Takie zestawienie tworzy Kancelaria Sejmu. Na czele listy posłów, którzy mają nieusprawiedliwioną nieobecność na posiedzeniach Sejmu jest piątka polityków Koła Konfederacji oraz jeden z Koła Kukiz’15 i jedna posłanka Koła Polskie Sprawy.
Zestawienie bazuje na przepisach regulaminu izby, które przewidują, że marszałek zarządza obniżenie uposażenia poselskiego i diety za każdy dzień nieusprawiedliwionej nieobecności na posiedzeniu Sejmu lub za niewzięcie w danym dniu udziału w więcej niż w jednej piątej głosowań. Sankcja wynosi jedną trzydziestą uposażenia i diety. Po ostatniej podwyżce pensji posłów jest to 561 zł. Wcześniej 351 zł.

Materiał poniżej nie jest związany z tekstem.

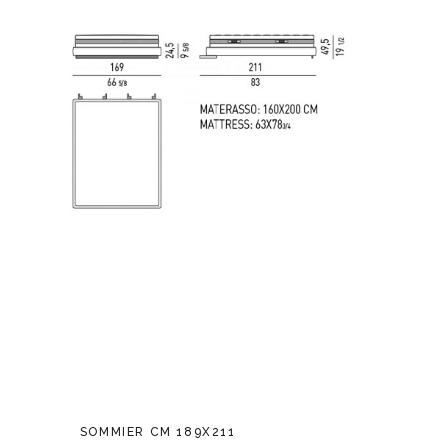
SOMMIER CM 189X211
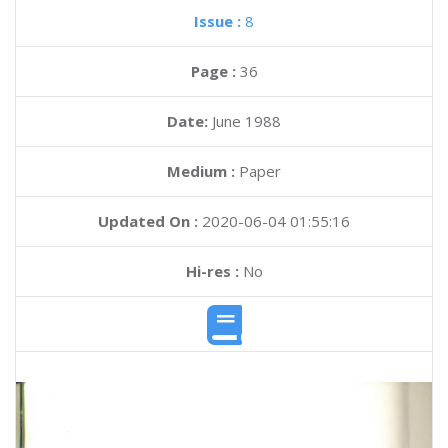
Issue :
8
Page :
36
Date:
June 1988
Medium :
Paper
Updated On :
2020-06-04 01:55:16
Hi-res :
No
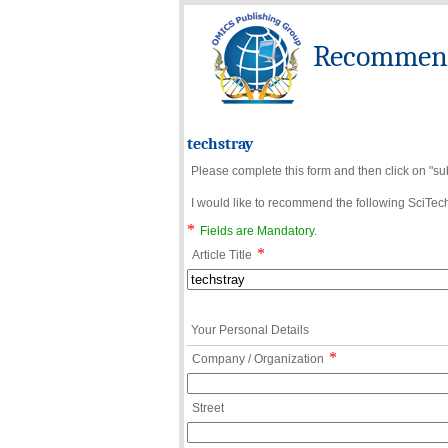
Recommend 
techstray
Please complete this form and then click on "su
I would like to recommend the following SciTechn
*
Fields are Mandatory.
*
Article Title
Your Personal Details
*
Company / Organization
Street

„To jakiś błąd” – mówi większość posłów, którym marszałek ucięła dniówki za nieusprawiedliwioną nieobecność na posiedzeniach parlamentu i komisji.
Sejmowe statystyki za obecną kadencję Sejmu sięgają do maja bz. roku. Jak podaje „Rzeczpospolita” liderem pod nieobecności jest Krzysztof Bosak.

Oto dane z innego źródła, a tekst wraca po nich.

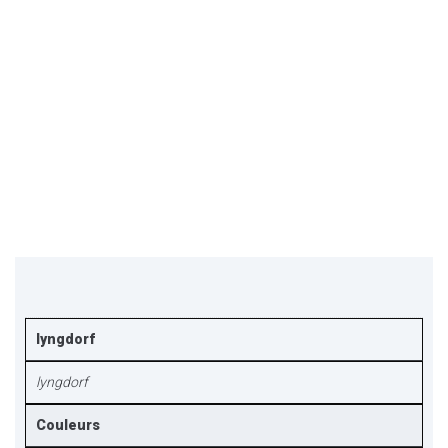
lyngdorf
lyngdorf
Couleurs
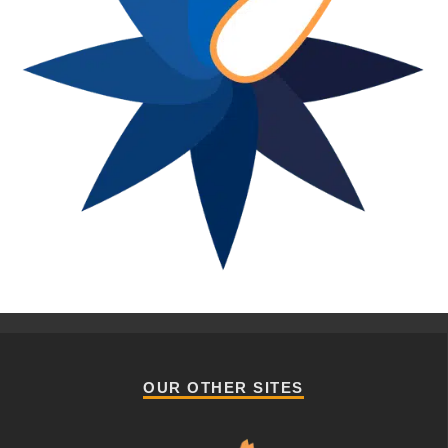
OUR OTHER SITES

„To niemożliwe, bo posiedzenia Sejmu są krótkie, a na niemal wszystkich z nich jestem obecny i zabieram głos” – mówi Krzysztof Bosak z Konfederacji. Twierdzi, że umieszczenie go na czołowym miejscu sejmowej listy wagarowiczów to „jakiś przypadek”.
Na drugim miejscu, z ośmioma dni nieusprawiedliwionych nieobecności, znaleźli się Robert Winnicki z Konfederacji oraz Paweł Kukiz, który tłumaczy się pomyłką.
Na stronie Sejmu widnieją statystyki ogólnych nieobecności, również tych usprawiedliwionych. O to 7 posłów górujących w tym zestawieniu:
Tomasz Lenz (KO) – 71,25 proc.
Krzysztof Bosak (Konfederacja) – 72,58 proc.
Łukasz Szumowski (PiS) – 73,89 proc.
Grzegorz Braun (Konfederacja) – 75,45 proc.
Konrad Berkowicz (Konfederacja) – 76,00 proc.
Zbigniew Ziobro (PiS) – 76,65 proc.
Izabela Katarzyna Mrzygłocka (KO) – 78,01 proc.